In the end, if you ask me, what is the one true fear? […] It’s the loss of social status. It’s not the money. It is that people who formerly looked at you with respect and esteem will all of a sudden ignore you. 

This explanation receives some backing by theories in the psychology of motivation. For example, according to Abraham Maslow’s hierarchy of needs, which categorizes and ranks needs or desires in terms of the importance attributed to them, individuals must satisfy their need for esteem, which includes prestige and the feeling of accomplishment, before they can focus on the fifth and final need of “self-actualization.”

  • Lack Of Knowledge: Some employees may continue overworking because they don’t know just how bad it is for them or that it might decrease their productivity.


How Should Employers Respond

Below are a few suggestions employers can practice to reduce employee overwork.

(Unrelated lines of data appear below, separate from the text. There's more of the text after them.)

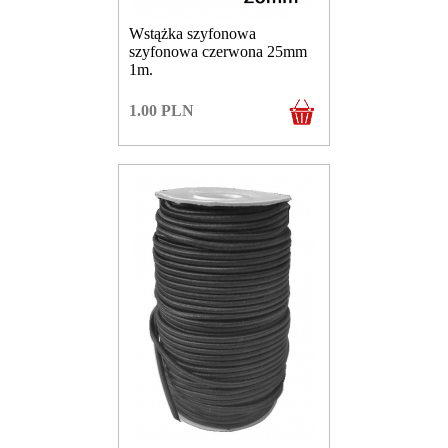
Wstążka szyfonowa
szyfonowa czerwona 25mm
1m.
1.00
PLN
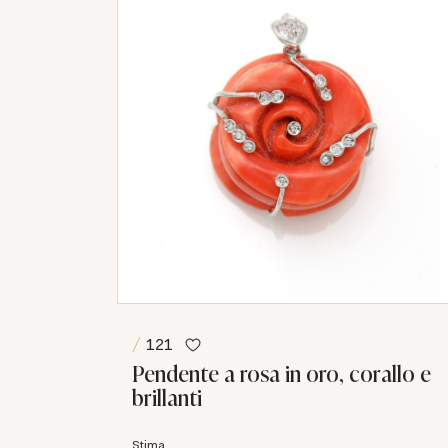
121
Pendente a rosa in oro, corallo e
brillanti
Stima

  • Change The Reward Structure: If overworking is due to reward structures that incentivize it, then it stands to reason that one can combat overworking by changing the reward structure. This is the response that companies like PricewaterhouseCoopers (PwC) and Boston Consulting Group have chosen. More specifically, as Purtill notes, PwC recently announced: 

that it will pay a $250 bonus, up to four times a year, to employees who take a full consecutive week of vacation. Boston Consulting introduced options for employees to take up to two months off or reduce their work schedules while remaining on their career tracks

  • Boost Social Status: Another option is to boost the degree of social status that employees associate with their position. Some businesses have attempted to accomplish this by changing their employees’ job titles to ones that sound more respectable. However, this is unlikely to be enough on its own. When possible, it is important to accompany job title changes with status conferring changes in the job itself. 
  • Educate: To the extent that employees are motivated to work excess hours because they have false beliefs about the effects of overworking, employers can address the problem by distributing the relevant articles and research papers to educate them on the consequences of such behavior.